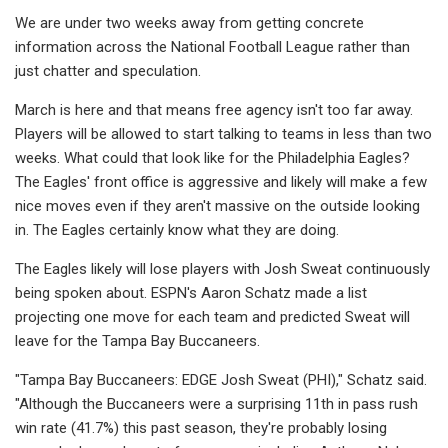
We are under two weeks away from getting concrete
information across the National Football League rather than
just chatter and speculation.
March is here and that means free agency isn't too far away.
Players will be allowed to start talking to teams in less than two
weeks. What could that look like for the Philadelphia Eagles?
The Eagles' front office is aggressive and likely will make a few
nice moves even if they aren't massive on the outside looking
in. The Eagles certainly know what they are doing.
The Eagles likely will lose players with Josh Sweat continuously
being spoken about. ESPN's Aaron Schatz made a list
projecting one move for each team and predicted Sweat will
leave for the Tampa Bay Buccaneers.
"Tampa Bay Buccaneers: EDGE Josh Sweat (PHI)," Schatz said.
"Although the Buccaneers were a surprising 11th in pass rush
win rate (41.7%) this past season, they're probably losing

***

# What to produce:
Put down exactly the lines of the data above that run from its first line through the line bearing "Bay Buccaneers: EDGE", and no pictures.

# Response below:
We are under two weeks away from getting concrete
information across the National Football League rather than
just chatter and speculation.
March is here and that means free agency isn't too far away.
Players will be allowed to start talking to teams in less than two
weeks. What could that look like for the Philadelphia Eagles?
The Eagles' front office is aggressive and likely will make a few
nice moves even if they aren't massive on the outside looking
in. The Eagles certainly know what they are doing.
The Eagles likely will lose players with Josh Sweat continuously
being spoken about. ESPN's Aaron Schatz made a list
projecting one move for each team and predicted Sweat will
leave for the Tampa Bay Buccaneers.
"Tampa Bay Buccaneers: EDGE Josh Sweat (PHI)," Schatz said.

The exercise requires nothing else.